Action HTTP Request already uses the default cookie handling mechanism provided by Android which states that it conforms to RFC 2965 so I assume that it should work in general.
It means that cookies set in responses of action HTTP Request are stored and the cookies are included in subsequent requests again when the scope matches.

Regards,
Martin

Re: RFC 6265 Plugin/Algorithm

Posted: 16 Jun 2019 16:56
by Snify
Thank you for your answer. I got time to test some stuff and I am not quite sure how to delete all the cookies before a request...
(Re)starting a flow which uses http actions, use the same cookies again.

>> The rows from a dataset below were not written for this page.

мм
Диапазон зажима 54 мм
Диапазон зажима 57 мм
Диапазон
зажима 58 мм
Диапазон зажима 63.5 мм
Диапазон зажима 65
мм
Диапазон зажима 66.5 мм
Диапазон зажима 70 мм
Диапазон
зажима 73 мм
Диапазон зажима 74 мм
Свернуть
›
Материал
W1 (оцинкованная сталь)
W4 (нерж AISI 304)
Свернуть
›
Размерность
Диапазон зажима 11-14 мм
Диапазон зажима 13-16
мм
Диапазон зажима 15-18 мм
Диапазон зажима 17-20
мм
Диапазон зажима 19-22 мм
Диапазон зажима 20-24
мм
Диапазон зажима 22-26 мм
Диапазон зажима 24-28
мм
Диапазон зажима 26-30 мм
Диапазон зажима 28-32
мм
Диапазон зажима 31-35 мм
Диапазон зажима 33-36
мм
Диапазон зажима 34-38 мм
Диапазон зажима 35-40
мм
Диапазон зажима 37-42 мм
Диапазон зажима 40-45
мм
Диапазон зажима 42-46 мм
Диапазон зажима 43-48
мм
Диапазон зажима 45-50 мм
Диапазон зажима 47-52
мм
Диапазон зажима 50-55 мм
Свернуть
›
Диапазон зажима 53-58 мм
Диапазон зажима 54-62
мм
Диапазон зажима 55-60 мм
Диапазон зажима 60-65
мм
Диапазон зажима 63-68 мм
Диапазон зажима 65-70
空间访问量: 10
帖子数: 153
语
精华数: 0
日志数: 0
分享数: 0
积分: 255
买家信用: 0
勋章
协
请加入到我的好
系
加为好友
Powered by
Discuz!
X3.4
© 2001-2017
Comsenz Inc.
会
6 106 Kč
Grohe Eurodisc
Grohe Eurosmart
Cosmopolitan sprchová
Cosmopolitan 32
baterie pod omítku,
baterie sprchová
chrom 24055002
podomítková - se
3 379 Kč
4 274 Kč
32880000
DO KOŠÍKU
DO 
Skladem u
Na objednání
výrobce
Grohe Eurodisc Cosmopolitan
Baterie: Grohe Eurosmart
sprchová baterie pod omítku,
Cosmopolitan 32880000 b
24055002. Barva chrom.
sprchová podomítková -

Re: RFC 6265 Plugin/Algorithm

Posted: 16 Jun 2019 20:22
by Martin
Hi,

Automagic currently stores all cookies in memory and does not remove any cookies except when the cookie expires or the process hosting Automagic is terminated.
I could add an action to remove all cookies or all cookies for a certain domain. Would this help or are you looking for other ways to remove cookies?

Regards,
Martin

Re: RFC 6265 Plugin/Algorithm

Posted: 17 Jun 2019 04:53
by Snify
A little bit of cookie control would be actually nice :)
Like storing all saved cookies to a file or load them, etc.
But being able to remove (domain) cookies before a request should be a good start and is exactly what I need. Looking forward to see this action :)
Thank you so much for the support.

Re: RFC 6265 Plugin/Algorithm

Posted: 17 Jun 2019 17:46
by Desmanto
@Martin : Slightly related topic, I have problem with HTTP request when accessing sites with cloudflare DDOS proteciton. The protection use some javascript to do some calculation, wait until 5 seconds and then store some id to the cookies of the browser. Next time when the browser access the sites again, it use this cookie and doesn't get the wait 5 seconds anymore.

However when using HTTP request, it always return the DDOS protection page. Automagic won't wait until 5 seconds for the cookie to be stored first. Hence I never can access any site protected by the cloudflare DDOS protection using HTTP request. I wonder if there is some method for the Automagic to wait for the calculation, redirecting and then return the result. Trying multiple timeout value, still always return only the protection page.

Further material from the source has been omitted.